»»
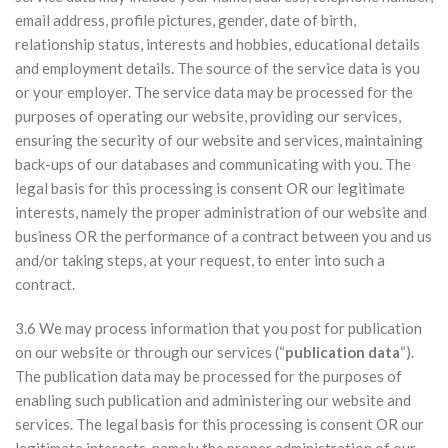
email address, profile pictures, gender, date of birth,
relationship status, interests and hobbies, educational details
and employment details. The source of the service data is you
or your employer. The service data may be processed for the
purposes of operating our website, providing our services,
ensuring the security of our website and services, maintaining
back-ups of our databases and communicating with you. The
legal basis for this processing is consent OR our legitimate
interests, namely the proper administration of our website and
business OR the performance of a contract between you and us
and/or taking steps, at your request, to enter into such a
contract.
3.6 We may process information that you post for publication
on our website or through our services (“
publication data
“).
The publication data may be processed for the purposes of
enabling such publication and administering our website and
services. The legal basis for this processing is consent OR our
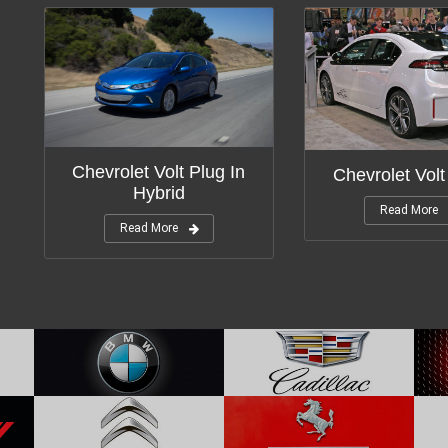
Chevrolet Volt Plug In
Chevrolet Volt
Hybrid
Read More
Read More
««
»»
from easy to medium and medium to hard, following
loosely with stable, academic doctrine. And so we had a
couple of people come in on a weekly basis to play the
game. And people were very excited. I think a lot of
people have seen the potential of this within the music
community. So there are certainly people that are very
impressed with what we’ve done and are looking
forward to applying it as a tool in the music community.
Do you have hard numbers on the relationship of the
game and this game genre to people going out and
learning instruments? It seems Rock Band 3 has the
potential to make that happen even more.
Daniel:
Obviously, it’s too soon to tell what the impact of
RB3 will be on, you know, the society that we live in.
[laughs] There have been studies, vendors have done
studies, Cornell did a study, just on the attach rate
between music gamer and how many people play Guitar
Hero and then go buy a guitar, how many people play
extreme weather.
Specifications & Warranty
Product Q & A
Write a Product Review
««
_What you are asked to do:_ What you return must be an exact retyping of the lines above starting at the line with "forward to applying" and ending at the line with "between music gamer", and nothing besides.

_Reply to the exercise:_
forward to applying it as a tool in the music community.
Do you have hard numbers on the relationship of the
game and this game genre to people going out and
learning instruments? It seems Rock Band 3 has the
potential to make that happen even more.
Daniel:
Obviously, it’s too soon to tell what the impact of
RB3 will be on, you know, the society that we live in.
[laughs] There have been studies, vendors have done
studies, Cornell did a study, just on the attach rate
between music gamer and how many people play Guitar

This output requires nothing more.